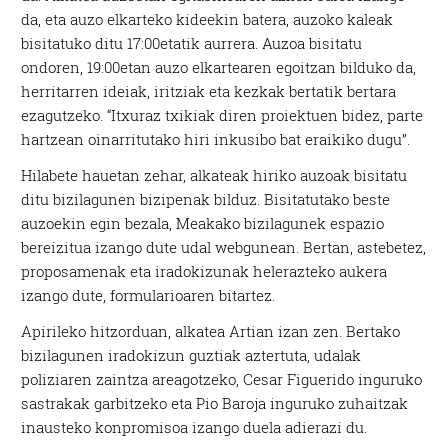
da, eta auzo elkarteko kideekin batera, auzoko kaleak
bisitatuko ditu 17:00etatik aurrera. Auzoa bisitatu
ondoren, 19:00etan auzo elkartearen egoitzan bilduko da,
herritarren ideiak, iritziak eta kezkak bertatik bertara
ezagutzeko. “Itxuraz txikiak diren proiektuen bidez, parte
hartzean oinarritutako hiri inkusibo bat eraikiko dugu”.
Hilabete hauetan zehar, alkateak hiriko auzoak bisitatu
ditu bizilagunen bizipenak bilduz. Bisitatutako beste
auzoekin egin bezala, Meakako bizilagunek espazio
bereizitua izango dute udal webgunean. Bertan, astebetez,
proposamenak eta iradokizunak helerazteko aukera
izango dute, formularioaren bitartez.
Apirileko hitzorduan, alkatea Artian izan zen. Bertako
bizilagunen iradokizun guztiak aztertuta, udalak
poliziaren zaintza areagotzeko, Cesar Figuerido inguruko
sastrakak garbitzeko eta Pio Baroja inguruko zuhaitzak
inausteko konpromisoa izango duela adierazi du.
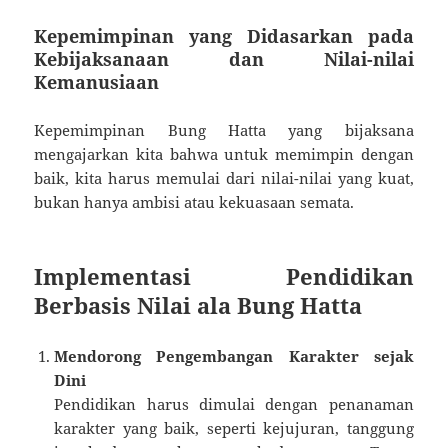
Kepemimpinan yang Didasarkan pada
Kebijaksanaan dan Nilai-nilai
Kemanusiaan
Kepemimpinan Bung Hatta yang bijaksana
mengajarkan kita bahwa untuk memimpin dengan
baik, kita harus memulai dari nilai-nilai yang kuat,
bukan hanya ambisi atau kekuasaan semata.
Implementasi Pendidikan
Berbasis Nilai ala Bung Hatta
Mendorong Pengembangan Karakter sejak
Dini
Pendidikan harus dimulai dengan penanaman
karakter yang baik, seperti kejujuran, tanggung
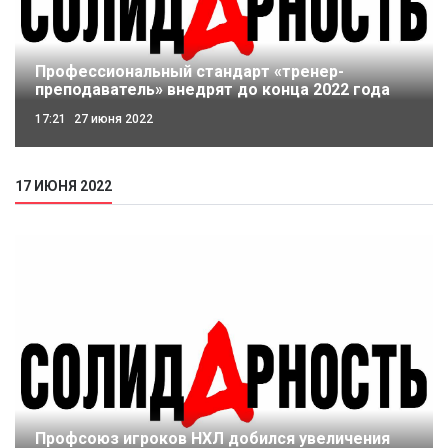
Профессиональный стандарт «тренер-
преподаватель» внедрят до конца 2022 года
17:21
27 июня 2022
17 ИЮНЯ 2022
Профсоюз игроков НХЛ добился увеличения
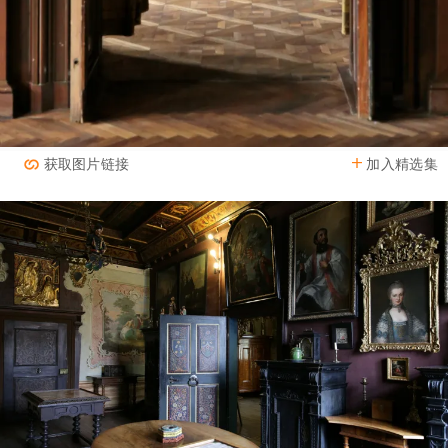
加入精选集
获取图片链接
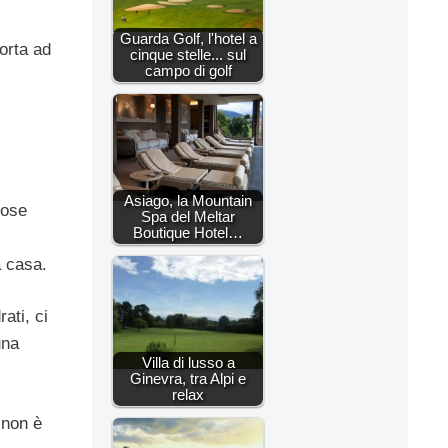
Guarda Golf, l'hotel a
porta ad
cinque stelle... sul
campo di golf
Asiago, la Mountain
iose
Spa del Meltar
Boutique Hotel…
a casa.
ati, ci
una
Villa di lusso a
Ginevra, tra Alpi e
relax
 non è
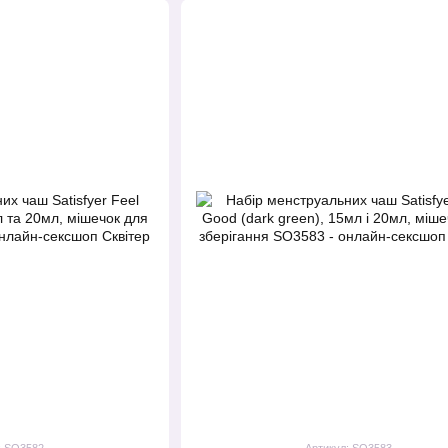
: SO3582
Артикул: SO3583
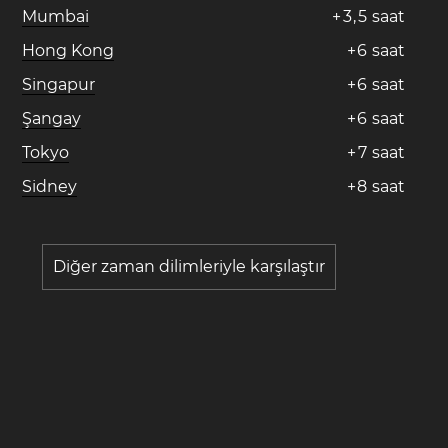
Mumbai
+
3
,
5
saat
Hong Kong
+
6
saat
Singapur
+
6
saat
Şangay
+
6
saat
Tokyo
+
7
saat
Sidney
+
8
saat
Diğer zaman dilimleriyle karşılaştır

▬▬▬▬▬▬

# [HOW TO COMPLETE THIS TASK]
Your answer must be an exact copy of the lines from the start of the entries through the line with "bereizitua izango dute", with no pictures.

# [COMPLETED EXERCISE]
da, eta auzo elkarteko kideekin batera, auzoko kaleak
bisitatuko ditu 17:00etatik aurrera. Auzoa bisitatu
ondoren, 19:00etan auzo elkartearen egoitzan bilduko da,
herritarren ideiak, iritziak eta kezkak bertatik bertara
ezagutzeko. “Itxuraz txikiak diren proiektuen bidez, parte
hartzean oinarritutako hiri inkusibo bat eraikiko dugu”.
Hilabete hauetan zehar, alkateak hiriko auzoak bisitatu
ditu bizilagunen bizipenak bilduz. Bisitatutako beste
auzoekin egin bezala, Meakako bizilagunek espazio
bereizitua izango dute udal webgunean. Bertan, astebetez,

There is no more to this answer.